Municipales 2026 : une représentation féminine en net recul dans les grandes villes
Les résultats du second tour des élections municipales 2026 révèlent une situation préoccupante concernant la parité dans les plus grandes villes de France. Sur les quarante-deux communes comptant plus de cent mille habitants, seulement huit seront désormais dirigées par des femmes à l'issue de ce scrutin. Ce chiffre marque un net recul par rapport à l'élection précédente de 2020, où onze femmes occupaient ces fonctions de premier plan.
Six réélues et deux nouvelles élues
Parmi ces huit femmes maires, six ont été réélues ce dimanche, confirmant ainsi leur ancrage local et la confiance de leurs administrés. On retrouve notamment la socialiste Nathalie Appéré à Rennes, la candidate divers droite Josée Massi à Toulon, ainsi que Nathalie Koenders du Parti socialiste à Dijon. Deux nouvelles figures féminines accèdent également à ces responsabilités : Laurence Ruffin, représentant l'union de la gauche et des écologistes, qui a battu Alain Carignon des Républicains à Grenoble, et Catherine Trautmann du Parti socialiste, qui retrouve la mairie de Strasbourg après l'avoir déjà dirigée à deux reprises par le passé.
Trois mairies passent de femmes à des hommes
Le scrutin a également été marqué par la perte de trois mairies jusqu'alors dirigées par des femmes, désormais confiées à des hommes. À Paris, Emmanuel Grégoire du Parti socialiste remplace la maire sortante Anne Hidalgo, également socialiste, après sa victoire contre la candidate LR Rachida Dati. À Besançon, le candidat Ludovic Faugaut des Républicains a détrôné la maire sortante écologiste. Enfin, à Mulhouse, le candidat indépendant Frédéric Marquet l'emporte face à la sortante divers droite Michèle Lutz.
Un recul encore plus marqué dans les plus grandes métropoles
La situation est particulièrement frappante lorsqu'on examine les dix plus grandes villes de France. Seulement deux d'entre elles ont été remportées par des femmes lors de ces élections : à Nantes, où la socialiste Johanna Rolland entame un troisième mandat, et à Strasbourg avec l'élection de Catherine Trautmann. Ce chiffre représente un recul significatif par rapport à 2020, où la moitié des dix plus grandes métropoles étaient dirigées par des femmes.

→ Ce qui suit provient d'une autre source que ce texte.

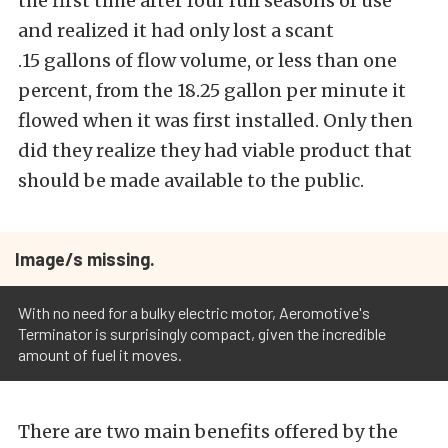
the first time after four full seasons of use
and realized it had only lost a scant
.15 gallons of flow volume, or less than one
percent, from the 18.25 gallon per minute it
flowed when it was first installed. Only then
did they realize they had viable product that
should be made available to the public.
Image/s missing.
With no need for a bulky electric motor, Aeromotive's
Terminator is surprisingly compact, given the incredible
amount of fuel it moves.
There are two main benefits offered by the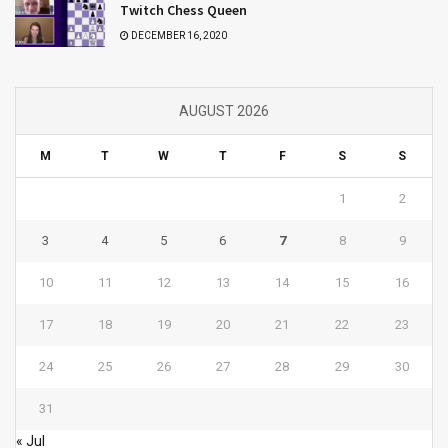
Twitch Chess Queen
DECEMBER 16, 2020
AUGUST 2026
M
T
W
T
F
S
S
1
2
3
4
5
6
7
8
9
10
11
12
13
14
15
16
17
18
19
20
21
22
23
24
25
26
27
28
29
30
31
« Jul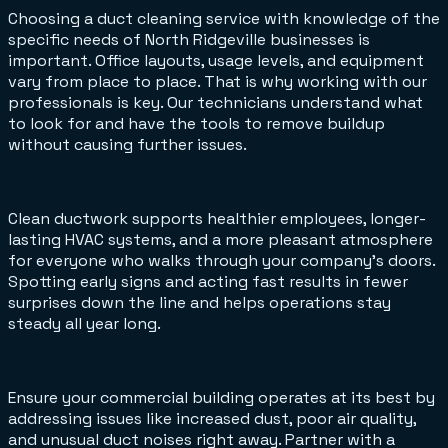
Choosing a duct cleaning service with knowledge of the
specific needs of North Ridgeville businesses is
important. Office layouts, usage levels, and equipment
vary from place to place. That is why working with our
professionals is key. Our technicians understand what
to look for and have the tools to remove buildup
without causing further issues.
Clean ductwork supports healthier employees, longer-
lasting HVAC systems, and a more pleasant atmosphere
for everyone who walks through your company’s doors.
Spotting early signs and acting fast results in fewer
surprises down the line and helps operations stay
steady all year long.
Ensure your commercial building operates at its best by
addressing issues like increased dust, poor air quality,
and unusual duct noises right away. Partner with a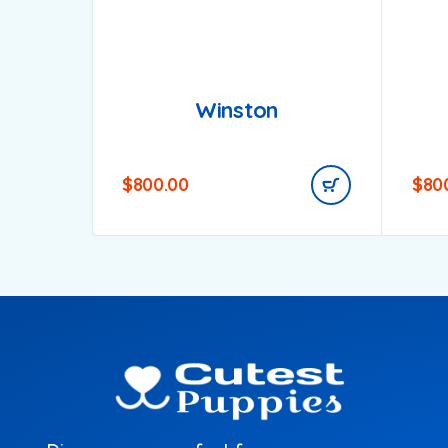
Winston
$
800.00
$
80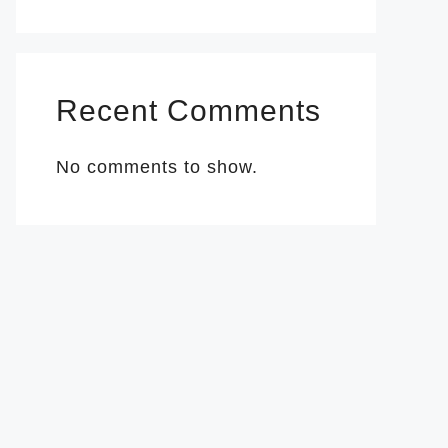
Recent Comments
No comments to show.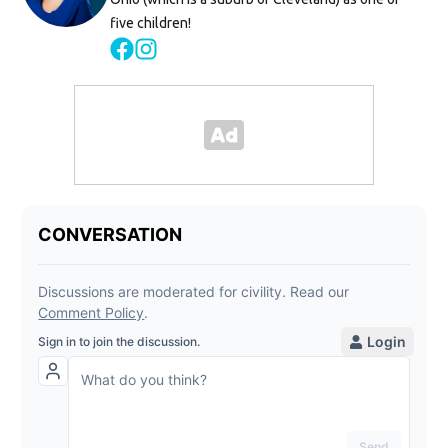
five children!
Opens in new window
Opens in new window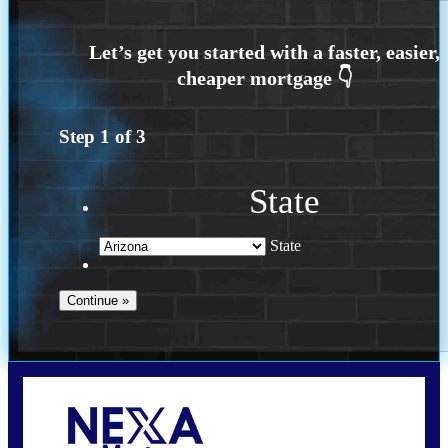
Step
1
of
3
State
State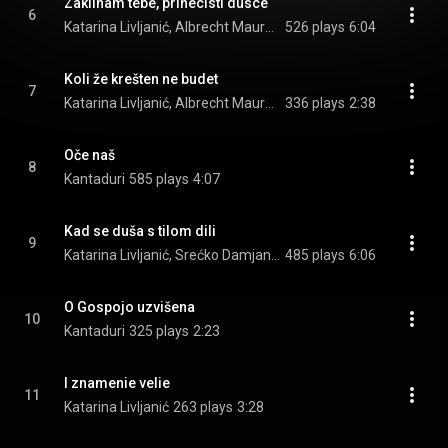
Zaklinam tebe, prinecisti dusce
6
Katarina Livljanić, Albrecht Maurer, & Kantaduri
526 plays
6:04
Koli že krešten ne budet
7
Katarina Livljanić, Albrecht Maurer, Norbert Rodenkirchen, and Jure Miloš
336 plays
2:38
Oče naš
8
Kantaduri
585 plays
4:07
Kad se duša s tilom dili
9
Katarina Livljanić, Srećko Damjanović, Albrecht Maurer, and Norbert Rodenkirchen
485 plays
6:06
O Gospojo uzvišena
10
Kantaduri
325 plays
2:23
I znamenie velie
11
Katarina Livljanić
263 plays
3:28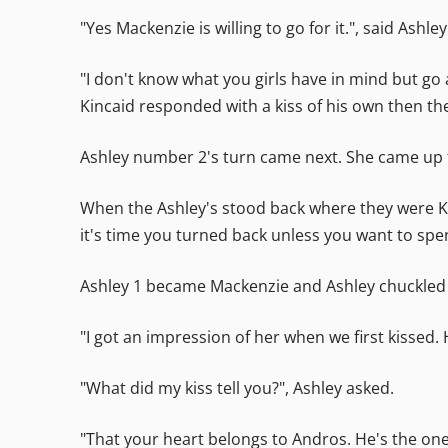
"Yes Mackenzie is willing to go for it.", said As
"I don't know what you girls have in mind but go
Kincaid responded with a kiss of his own then th
Ashley number 2's turn came next. She came up to
When the Ashley's stood back where they were Kin
it's time you turned back unless you want to spend
Ashley 1 became Mackenzie and Ashley chuckled a 
"I got an impression of her when we first kissed. 
"What did my kiss tell you?", Ashley asked.
"That your heart belongs to Andros. He's the one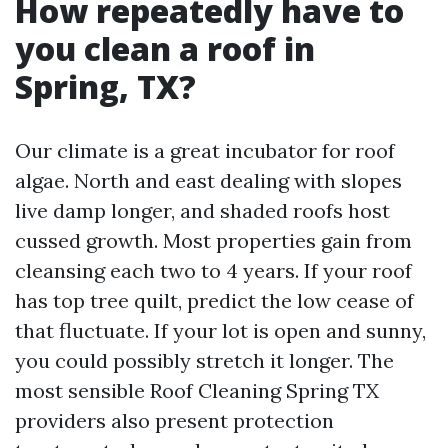
How repeatedly have to
you clean a roof in
Spring, TX?
Our climate is a great incubator for roof
algae. North and east dealing with slopes
live damp longer, and shaded roofs host
cussed growth. Most properties gain from
cleansing each two to 4 years. If your roof
has top tree quilt, predict the low cease of
that fluctuate. If your lot is open and sunny,
you could possibly stretch it longer. The
most sensible Roof Cleaning Spring TX
providers also present protection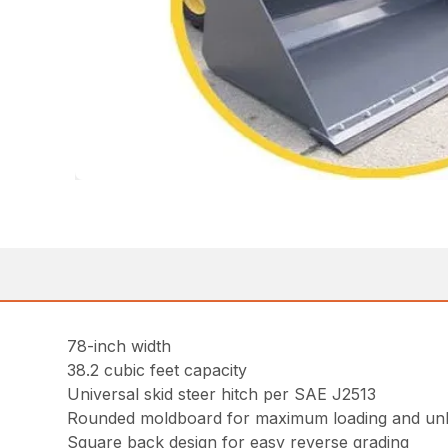
78-inch width
38.2 cubic feet capacity
Universal skid steer hitch per SAE J2513
Rounded moldboard for maximum loading and un
Square back design for easy reverse grading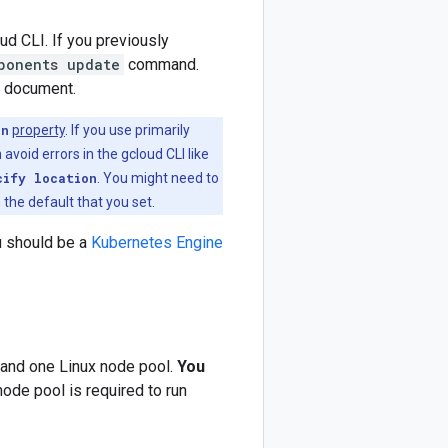
ud CLI. If you previously
ponents update
command.
s document.
on
property
. If you use primarily
 avoid errors in the gcloud CLI like
cify location
. You might need to
 the default that you set.
u should be a
Kubernetes Engine
 and one Linux node pool.
You
ode pool is required to run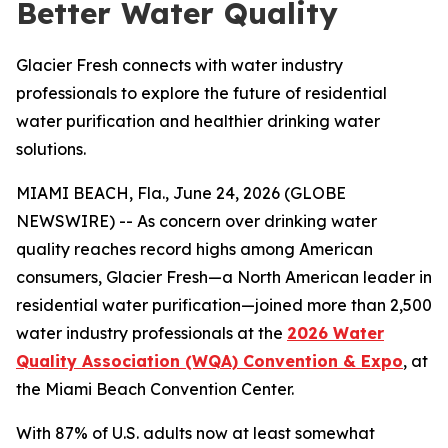
Better Water Quality
Glacier Fresh connects with water industry
professionals to explore the future of residential
water purification and healthier drinking water
solutions.
MIAMI BEACH, Fla., June 24, 2026 (GLOBE
NEWSWIRE) -- As concern over drinking water
quality reaches record highs among American
consumers, Glacier Fresh—a North American leader in
residential water purification—joined more than 2,500
water industry professionals at the
2026 Water
Quality Association (WQA) Convention & Expo
, at
the Miami Beach Convention Center.
With 87% of U.S. adults now at least somewhat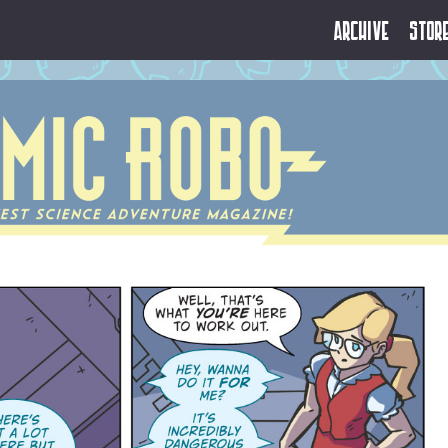
Archive
Stor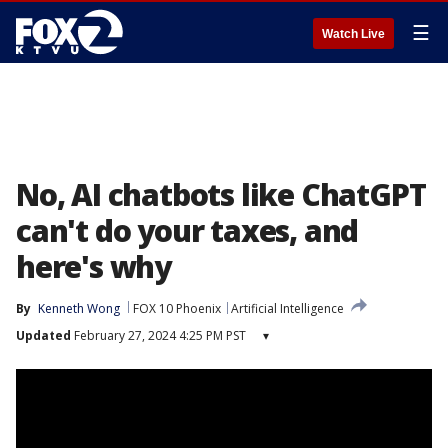
☰
Watch Live
No, AI chatbots like ChatGPT
can't do your taxes, and
here's why
By
Kenneth Wong
FOX 10 Phoenix
Artificial Intelligence
Updated
February 27, 2024 4:25 PM PST
▾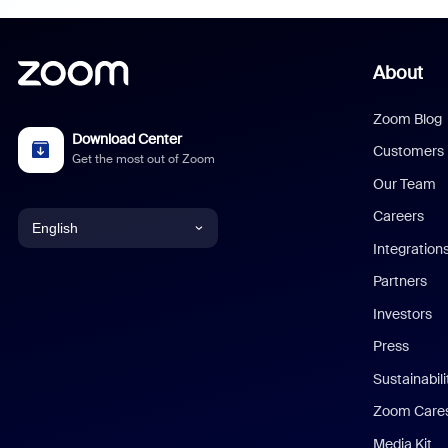
About
Zoom Blog
Download Center
Customers
Get the most out of Zoom
Our Team
Careers
English
Integration
English
Partners
Investors
Chinese (Simplified)
Press
Dutch
Sustainabil
Zoom Care
French
Media Kit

En 2020, outre Anne Hidalgo à Paris, Jeanne Barseghian à Strasbourg et Johanna Rolland à Nantes, la socialiste Martine Aubry avait été élue maire de Lille. Suite à son départ, elle avait choisi Arnaud Deslandes pour lui succéder en 2025. De son côté, l'écologiste Michèle Rubirola avait remporté la mairie de Marseille, avant de la céder six mois plus tard à Benoît Payan, son premier adjoint, pour des raisons de santé.
Cette tendance à la baisse de la représentation féminine dans les plus hautes fonctions municipales interroge sur l'évolution de la parité en politique locale et sur les obstacles persistants auxquels se heurtent les femmes candidates aux responsabilités exécutives dans les grandes collectivités territoriales.